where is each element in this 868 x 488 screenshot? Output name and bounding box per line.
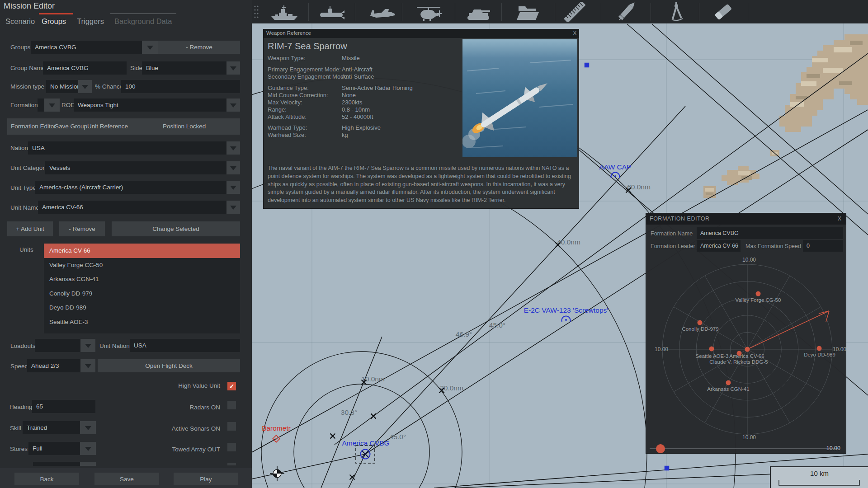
unit-category-select[interactable]: Vessels	[45, 161, 226, 174]
submarine-icon[interactable]	[317, 2, 346, 21]
formation-scale-slider-knob[interactable]	[656, 444, 665, 453]
formation-dropdown-arrow[interactable]	[44, 99, 60, 112]
stores-dropdown-arrow[interactable]	[80, 442, 96, 455]
tab-background-data[interactable]: Background Data	[114, 15, 172, 28]
spec-value: None	[342, 92, 356, 99]
page-title: Mission Editor	[4, 1, 55, 11]
aircraft-icon[interactable]	[368, 2, 397, 21]
unit-list-item[interactable]: Valley Forge CG-50	[44, 258, 240, 272]
tab-groups[interactable]: Groups	[42, 15, 66, 28]
back-button[interactable]: Back	[14, 473, 79, 485]
unit-type-select[interactable]: America-class (Aircraft Carrier)	[35, 181, 226, 194]
weapon-reference-window: Weapon Reference X RIM-7 Sea Sparrow Wea…	[263, 29, 579, 209]
nation-label: Nation	[10, 145, 28, 151]
active-sonars-on-checkbox[interactable]	[227, 422, 236, 431]
save-button[interactable]: Save	[94, 473, 159, 485]
formation-unit-dot[interactable]	[756, 291, 761, 296]
unit-type-dropdown-arrow[interactable]	[226, 181, 240, 194]
nation-select[interactable]: USA	[28, 141, 226, 155]
cap-symbol[interactable]	[560, 314, 572, 325]
roe-select[interactable]: Weapons Tight	[74, 99, 226, 112]
formation-scale-slider-track[interactable]	[650, 448, 839, 449]
formation-unit-dot[interactable]	[709, 347, 714, 352]
formation-unit-dot[interactable]	[817, 346, 822, 351]
map-label-45-0-: 45.0°	[390, 433, 406, 441]
position-locked-toggle[interactable]: Position Locked	[163, 123, 206, 130]
unit-list-item[interactable]: Arkansas CGN-41	[44, 272, 240, 286]
unit-list-item[interactable]: Claude V. Rickets DDG-5	[44, 329, 240, 333]
unit-list-item[interactable]: Seattle AOE-3	[44, 315, 240, 329]
groups-dropdown-arrow[interactable]	[142, 41, 158, 54]
unit-list-item[interactable]: Deyo DD-989	[44, 300, 240, 315]
spec-label: Primary Engagement Mode:	[268, 66, 341, 73]
unit-name-select[interactable]: America CV-66	[38, 201, 226, 214]
close-icon[interactable]: X	[573, 30, 576, 36]
helicopter-icon[interactable]	[414, 2, 443, 21]
formation-editor-button[interactable]: Formation Editor	[11, 123, 56, 130]
bullseye[interactable]	[269, 466, 285, 481]
save-group-button[interactable]: Save Group	[55, 123, 87, 130]
unit-list-item[interactable]: Conolly DD-979	[44, 286, 240, 301]
towed-array-out-checkbox[interactable]	[227, 443, 236, 451]
formation-unit-dot[interactable]	[745, 347, 750, 352]
loadouts-label: Loadouts	[10, 343, 36, 349]
skill-dropdown-arrow[interactable]	[80, 421, 96, 434]
chance-input[interactable]: 100	[121, 80, 240, 93]
grip-handle-icon[interactable]	[253, 3, 261, 21]
warship-icon[interactable]	[270, 2, 299, 21]
side-select[interactable]: Blue	[142, 61, 226, 75]
unit-nation-select[interactable]: USA	[130, 339, 240, 352]
heading-input[interactable]: 65	[32, 400, 95, 413]
clipped-checkbox	[227, 463, 236, 465]
unit-name-dropdown-arrow[interactable]	[226, 201, 240, 214]
unit-reference-button[interactable]: Unit Reference	[87, 123, 128, 130]
spec-label: Mid Course Correction:	[268, 92, 328, 99]
carrier-marker[interactable]	[354, 443, 376, 465]
spec-label: Warhead Type:	[268, 124, 307, 131]
folder-icon[interactable]	[513, 2, 542, 21]
side-dropdown-arrow[interactable]	[226, 61, 240, 75]
formation-unit-label: America CV-66	[729, 353, 764, 359]
speed-select[interactable]: Ahead 2/3	[27, 359, 80, 372]
cap-symbol[interactable]	[609, 170, 621, 182]
mission-type-dropdown-arrow[interactable]	[78, 80, 92, 93]
blue-square[interactable]	[665, 466, 670, 471]
open-flight-deck-button[interactable]: Open Flight Deck	[98, 359, 240, 372]
loadouts-select[interactable]	[35, 339, 80, 352]
high-value-unit-checkbox[interactable]: ✓	[227, 382, 236, 390]
loadouts-dropdown-arrow[interactable]	[80, 339, 95, 352]
roe-dropdown-arrow[interactable]	[226, 99, 240, 112]
stores-select[interactable]: Full	[28, 442, 80, 455]
pencil-icon[interactable]	[612, 2, 641, 21]
unit-list-item[interactable]: America CV-66	[44, 244, 240, 258]
change-selected-button[interactable]: Change Selected	[112, 221, 240, 236]
compass-icon[interactable]	[662, 2, 691, 21]
radars-on-checkbox[interactable]	[227, 401, 236, 409]
group-name-input[interactable]: America CVBG	[43, 61, 127, 75]
remove-group-button[interactable]: - Remove	[158, 41, 240, 54]
nation-dropdown-arrow[interactable]	[226, 141, 240, 155]
remove-unit-button[interactable]: - Remove	[59, 221, 105, 236]
speed-dropdown-arrow[interactable]	[80, 359, 95, 372]
play-button[interactable]: Play	[174, 473, 238, 485]
formation-unit-label: Arkansas CGN-41	[707, 386, 749, 392]
add-unit-button[interactable]: + Add Unit	[7, 221, 53, 236]
eraser-icon[interactable]	[709, 2, 738, 21]
blue-square[interactable]	[585, 63, 590, 68]
ring-label-top: 10.00	[742, 257, 756, 263]
formation-unit-dot[interactable]	[737, 351, 742, 356]
toolbar-divider	[308, 3, 309, 21]
formation-unit-dot[interactable]	[698, 320, 703, 325]
formation-unit-dot[interactable]	[726, 380, 731, 385]
spec-label: Secondary Engagement Mode:	[268, 73, 349, 80]
mission-type-select[interactable]: No Mission	[46, 80, 78, 93]
tab-triggers[interactable]: Triggers	[77, 15, 104, 28]
tank-icon[interactable]	[464, 2, 493, 21]
ruler-icon[interactable]	[560, 2, 589, 21]
tab-scenario[interactable]: Scenario	[5, 15, 35, 28]
groups-select[interactable]: America CVBG	[31, 41, 142, 54]
skill-select[interactable]: Trained	[23, 421, 80, 434]
unit-category-dropdown-arrow[interactable]	[226, 161, 240, 174]
window-titlebar[interactable]: Weapon Reference X	[264, 29, 579, 38]
active-tab-indicator	[39, 13, 73, 14]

────

◆ PROBLEM STATEMENT ◆
Please copy every line of the material that contains the word "remove".

◆ RESULT ◆
remove-group-button[interactable]: - Remove	[158, 41, 240, 54]
remove-unit-button[interactable]: - Remove	[59, 221, 105, 236]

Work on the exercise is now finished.